Moejiono (2002) menganggap bahwa kepemimpinan tersebut sebenarnya sebagai akibat pengaruh satu arah karena pemimpin mungkin memiliki kualitas-kualitas tertentu yang membedakan dirinya dan pengikutnya. Para ahli teori sukarela (dalam Moejiono 2002) menganggap bahwa kepemimpinan sebagai pemaksaan atau pendesakan pengaruh secara tidak langsung dan sebagai sarana untuk membentuk kelompok sesuai dengan keinginan pemimpin.
Sehingga berdasarkan definisi-definisi yang telah disampaikan, dapat dikatakan bahwa kepemimpinan (leadership) adalah kemampuan yang harus dimiliki seorang pemimpin (leader) sehingga dapat menggerakan bawahan, pengikut, maupun orang-orang lainnya sesuai dengan jalur maupun jalan dalam mencapai tujuan yang telah ditetapkan.
Pandangan Aristoteles
Aristoteles merupakan seorang filsuf dan ilmuan Yunani kuno, salah satu tokoh intelektual terbesar pada zaman klasik dan sejarah barat.

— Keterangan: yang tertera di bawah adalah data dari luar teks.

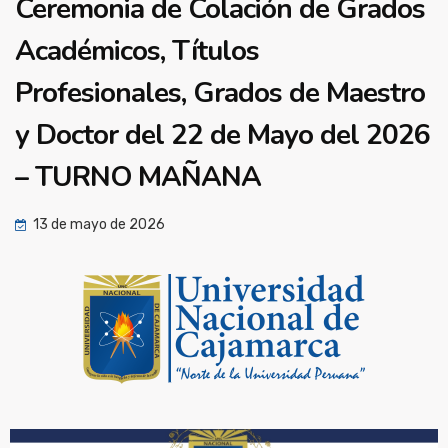
Ceremonia de Colación de Grados
Académicos, Títulos
Profesionales, Grados de Maestro
y Doctor del 22 de Mayo del 2026
– TURNO MAÑANA
13 de mayo de 2026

Lahir pada tahun 384/3 SM di Stageria, Trakia. Ia merupakan putra seorang tabib raja Makedonia, Amyntas II. Pada usia 17, Aristoteles pergi ke Akademi Plato di Athena, kemudian menjadi murid Plato selama 20 tahun hingga Plato meninggal pada 347 SM. Lalu pada 342 SM, Aristoteles dipanggil ke Makedonia dan menjadi guru bagi Alexander The Great atau Alexander Agung.

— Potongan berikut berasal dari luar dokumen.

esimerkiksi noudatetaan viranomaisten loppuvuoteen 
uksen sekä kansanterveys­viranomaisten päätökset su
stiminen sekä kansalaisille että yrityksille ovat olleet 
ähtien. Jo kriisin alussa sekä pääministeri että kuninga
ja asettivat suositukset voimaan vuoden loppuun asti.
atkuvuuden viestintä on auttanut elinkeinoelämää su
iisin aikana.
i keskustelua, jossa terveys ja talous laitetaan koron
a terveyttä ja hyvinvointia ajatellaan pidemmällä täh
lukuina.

Kemudian pada 335 SM, Aristoteles kembali ke Athena dan mendirikan sekolahnya sendiri yang bernama Lyceum, di mana ia mengembangkan dan menyusun sebagian besar dari karyanya mengenai berbagai disiplin ilmu, termasuk ilmu fisika, anatomi, geologi, meteorologi, biologi, zoologi, filsafat, ilmu pemerintahan, metafisika, ilmu politik, retorika, teologi, dan psikologi. Aristoteles merupakan penemu teori logika atau logika formal, yang berbicara tentang peran fisik manusia dengan etika. Ia menekankan bahwa berpikir secara rasional adalah peran utama manusia dan pemikiran yang bijaksana untuk tujuan kebajikan adalah pemikiran rasional yang paling baik.

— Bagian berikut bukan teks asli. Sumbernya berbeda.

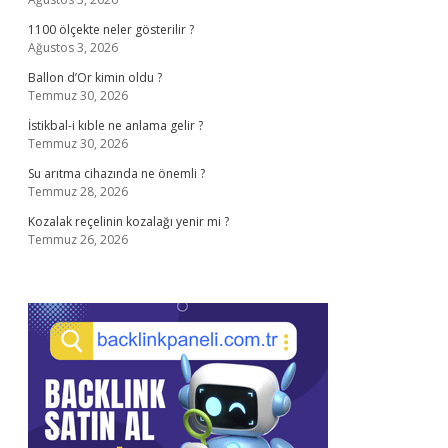
1100 ölçekte neler gösterilir ?
Ağustos 3, 2026
Ballon d’Or kimin oldu ?
Temmuz 30, 2026
İstikbal-i kıble ne anlama gelir ?
Temmuz 30, 2026
Su arıtma cihazında ne önemli ?
Temmuz 28, 2026
Kozalak reçelinin kozalağı yenir mi ?
Temmuz 26, 2026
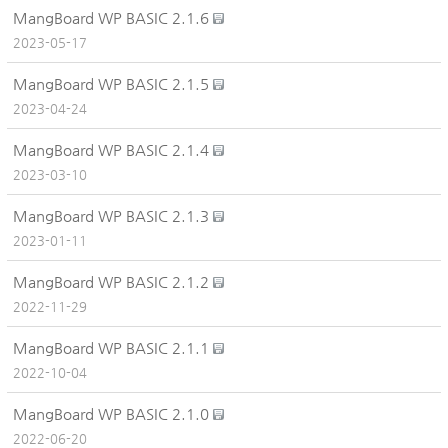
MangBoard WP BASIC 2.1.6
2023-05-17
MangBoard WP BASIC 2.1.5
2023-04-24
MangBoard WP BASIC 2.1.4
2023-03-10
MangBoard WP BASIC 2.1.3
2023-01-11
MangBoard WP BASIC 2.1.2
2022-11-29
MangBoard WP BASIC 2.1.1
2022-10-04
MangBoard WP BASIC 2.1.0
2022-06-20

Apa itu gaya kepemimpinan menurut Aristoteles?
Gaya kepemimpinan menurut Aristoteles merujuk pada pandangannya dalam prinsip etika dan politik yang ia kembangkan. Dalam pandangannya, kepemimpinan tidak hanya mengenai kekuasaan, tetapi juga mengenai tanggung jawab moral dan kemampuan untuk memandu orang lain menuju tujuan bersama yang baik. Menurutnya kepemimpinan yang baik harus berlandaskan pada kebajikan (virtue) dan kebijaksanaan praktis (phronesis). Aristoteles berpendapat bahwa pemimpin yang baik harus memiliki arete (kebajikan atau keunggulan moral) dan memandang kebajikan sebagai kualitas moral yang harus dimiliki oleh seorang pemimpin. Sehingga mereka (pemimpin) dapat mengambil keputusan berdasarkan apa yang benar dan baik untuk masyarakat, bukan untuk kepentingan pribadi. Mereka mampu menghindari tindakan yang melanggar etika atau prinsip moral karena kebajikan menjadi pedoman dalam setiap tindakan mereka.